**Microsoft's Weak Link in Network Security Found**
In a bid to prompt organizations into abandoning the aging hashing function, security firm Mandiant has released an NTLMv1 rainbow table that can crack weak admin passwords in under 12 hours using consumer-grade hardware. This move aims to underscore the vulnerabilities of Net-NTLMv1, a widely criticized protocol introduced by Microsoft two decades ago.
Researchers have long warned about the weaknesses of this hashing function, which leaves organizations vulnerable to trivial credential theft due to its susceptibility to brute-force attacks. A single DES with 56-bit keys makes NTLMv1 an easy target for attackers.
The release of this rainbow table comes as a result of years-long research into exploiting the protocol's vulnerabilities. It will make it easier for security professionals and researchers to demonstrate the insecurity of Net-NTLMv1, which has been widely criticized but continues to be used in some sensitive networks.
Organizations relying on Windows networking are not alone in this practice. Microsoft has also been slow to deprecate NTLMv1, announcing its plans to do so last August. Despite public awareness of its weaknesses, the protocol remains prevalent due to inertia and a lack of demonstrated immediate risk.
The tables provide per-byte hash results with known plaintext challenges, allowing attackers to trivially compromise accounts using tools such as Responder, PetitPotam, and DFSCoerce. Researchers have welcomed this move, seeing it as added ammunition in their efforts to convince decision-makers to migrate off the insecure function.
Microsoft released NTLMv1 in the 1980s with OS/2 and has since acknowledged its weaknesses. However, it is not until now that a comprehensive tool set has been made available to researchers, allowing them to test its security more thoroughly.
Organizations are urged to disable Net-NTLMv1 immediately, as failing to do so will leave them open to attacks by malicious hackers. With NTLMv2 being equally weak for weaker passwords and subject to brute-force attacks, organizations must act now to protect themselves against these threats.
In a bid to prompt organizations into abandoning the aging hashing function, security firm Mandiant has released an NTLMv1 rainbow table that can crack weak admin passwords in under 12 hours using consumer-grade hardware. This move aims to underscore the vulnerabilities of Net-NTLMv1, a widely criticized protocol introduced by Microsoft two decades ago.
Researchers have long warned about the weaknesses of this hashing function, which leaves organizations vulnerable to trivial credential theft due to its susceptibility to brute-force attacks. A single DES with 56-bit keys makes NTLMv1 an easy target for attackers.
The release of this rainbow table comes as a result of years-long research into exploiting the protocol's vulnerabilities.

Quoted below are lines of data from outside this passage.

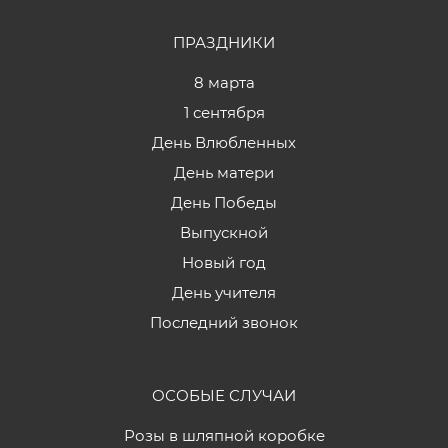
ПРАЗДНИКИ
8 марта
1 сентября
День Влюбленных
День матери
День Победы
Выпускной
Новый год
День учителя
Последний звонок
ОСОБЫЕ СЛУЧАИ
Розы в шляпной коробке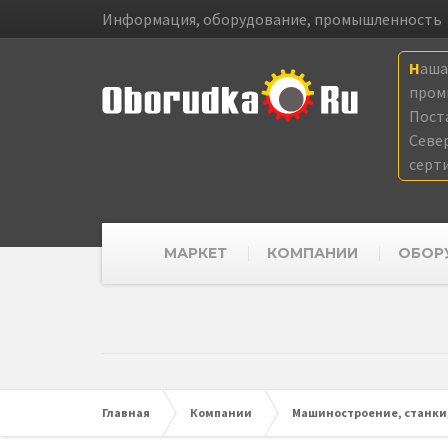
Информация, оборудование, промышленность
Наш
пром
Пост
Севе
серт
МАРКЕТ
КОМПАНИИ
ОБОР
Главная
Компании
Машиностроение, станки,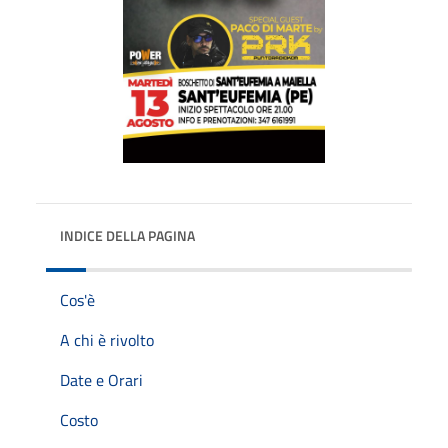
INDICE DELLA PAGINA
Cos'è
A chi è rivolto
Date e Orari
Costo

It will make it easier for security professionals and researchers to demonstrate the insecurity of Net-NTLMv1, which has been widely criticized but continues to be used in some sensitive networks.
Organizations relying on Windows networking are not alone in this practice. Microsoft has also been slow to deprecate NTLMv1, announcing its plans to do so last August. Despite public awareness of its weaknesses, the protocol remains prevalent due to inertia and a lack of demonstrated immediate risk.
The tables provide per-byte hash results with known plaintext challenges, allowing attackers to trivially compromise accounts using tools such as Responder, PetitPotam, and DFSCoerce. Researchers have welcomed this move, seeing it as added ammunition in their efforts to convince decision-makers to migrate off the insecure function.
Microsoft released NTLMv1 in the 1980s with OS/2 and has since acknowledged its weaknesses. However, it is not until now that a comprehensive tool set has been made available to researchers, allowing them to test its security more thoroughly.
Organizations are urged to disable Net-NTLMv1 immediately, as failing to do so will leave them open to attacks by malicious hackers. With NTLMv2 being equally weak for weaker passwords and subject to brute-force attacks, organizations must act now to protect themselves against these threats.